Jolivet Emmaüs Sidibé
PAG BELEGUEM


Le dossier Nobert Zongo : une véritable épine

Dimanche 13 décembre 1998, vingt-huit jours après la brillante réelection (15 novembre) de Blaise Compaoré à la magistrature suprême, un drame vient ternir l’Etat de droit entamé le 02 juin 1991 et avec lui la liberté de la presse. Norbert Zongo, directeur de publication de l’hebdomadaire "l’indépendant" a été trouvé calciner, dans son véhicule sur la route de Sapouy dans la province du Ziro, avec trois compagnons d’infortune. Ernest Zongo, son frère cadet, Ablassé Nikiéma et Blaise Ilboudo. La nouvelle sera portée à la connaissance des Burkinabè le lendemain 14 décembre au moment où Blaise Compaoré dans l’attente de son investiture effectuait une visite au Soudan. La mort du journaliste et de l’ecrivain va tout de suite susciter émoi et inquiétudes au sein des populations et dans les milieux politiques de tout bord. Qu’est-ce qui a bien pu arriver à Nobert Zongo et à ses compagnons cet après midi du 13 décembre alors qu’il se rendait dans son ranch ?

La thèse de l’accident sera vite remise en cause par la Commission d’enquête indépendante (CEI) mise en place par le gouvernement. Nobert Zongo a été assassiné. Des " suspects sérieux " ont été identifiés sans que l’on ne découvre le véritable visage des assassins de Norbert Zongo. Du collège des sages au Comité d’éthnique, l’affaire Norbert Zongo n’a pas été encore tirée au clair. Des reformes ont été entreprises : gouvernement d’union nationale, indemnisation des personnes victimes de violences en politique, réamenagement de l’administration judiciaire. Un juge d’instruction a été commis à ce dossier.

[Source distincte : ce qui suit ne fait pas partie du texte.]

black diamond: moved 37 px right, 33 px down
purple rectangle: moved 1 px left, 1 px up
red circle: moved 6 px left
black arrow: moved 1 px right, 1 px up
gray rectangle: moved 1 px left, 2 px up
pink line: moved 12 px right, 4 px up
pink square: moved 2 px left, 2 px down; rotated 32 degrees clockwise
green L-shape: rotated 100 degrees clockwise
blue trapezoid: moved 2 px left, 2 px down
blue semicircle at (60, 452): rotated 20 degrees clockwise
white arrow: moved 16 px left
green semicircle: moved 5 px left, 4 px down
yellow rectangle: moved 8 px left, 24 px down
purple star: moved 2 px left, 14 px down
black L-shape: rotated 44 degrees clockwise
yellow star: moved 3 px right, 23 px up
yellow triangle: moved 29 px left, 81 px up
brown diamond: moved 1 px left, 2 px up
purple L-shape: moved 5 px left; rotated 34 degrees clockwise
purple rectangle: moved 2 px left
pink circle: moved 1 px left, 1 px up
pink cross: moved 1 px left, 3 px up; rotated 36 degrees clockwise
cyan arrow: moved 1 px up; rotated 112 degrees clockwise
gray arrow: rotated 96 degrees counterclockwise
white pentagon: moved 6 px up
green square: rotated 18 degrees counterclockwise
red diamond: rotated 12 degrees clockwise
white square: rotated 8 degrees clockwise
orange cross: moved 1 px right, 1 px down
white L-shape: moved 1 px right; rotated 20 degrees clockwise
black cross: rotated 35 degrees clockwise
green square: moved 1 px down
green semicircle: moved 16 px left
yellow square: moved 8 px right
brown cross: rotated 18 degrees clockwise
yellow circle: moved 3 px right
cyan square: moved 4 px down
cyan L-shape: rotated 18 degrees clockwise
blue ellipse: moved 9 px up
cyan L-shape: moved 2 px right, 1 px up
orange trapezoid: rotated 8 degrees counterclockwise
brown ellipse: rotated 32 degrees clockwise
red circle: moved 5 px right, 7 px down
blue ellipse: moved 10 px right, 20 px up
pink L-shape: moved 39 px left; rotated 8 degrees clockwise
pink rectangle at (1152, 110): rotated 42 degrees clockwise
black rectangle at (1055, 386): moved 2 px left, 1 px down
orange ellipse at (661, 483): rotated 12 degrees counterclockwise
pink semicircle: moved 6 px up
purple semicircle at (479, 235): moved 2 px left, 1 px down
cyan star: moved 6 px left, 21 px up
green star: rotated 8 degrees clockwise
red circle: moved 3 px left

Mais l’affaire Norbert Zongo ne cesse de troubler de façon récurrente la quiétude des "Homme intègres". Cet " holocauste" revient sur toutes les lèvres. Les vrais coupables de cet acte ignoble restent introuvables. D’un côté, l’on évoque le principe de la séparation des pouvoirs et du respect de l’adage selon lequel" mieux vaut laisser courir mille coupables que de condamner un seul innocent ". De l’autre, l’on crie au laxime et à un blocage volontaire du dossier. Gageons que les révélations d’un des auteurs du putsch présumé dont a fait cas Radio France internationale apporteront une lumière pour le dénouement final de l’affaire Norbert Zongo.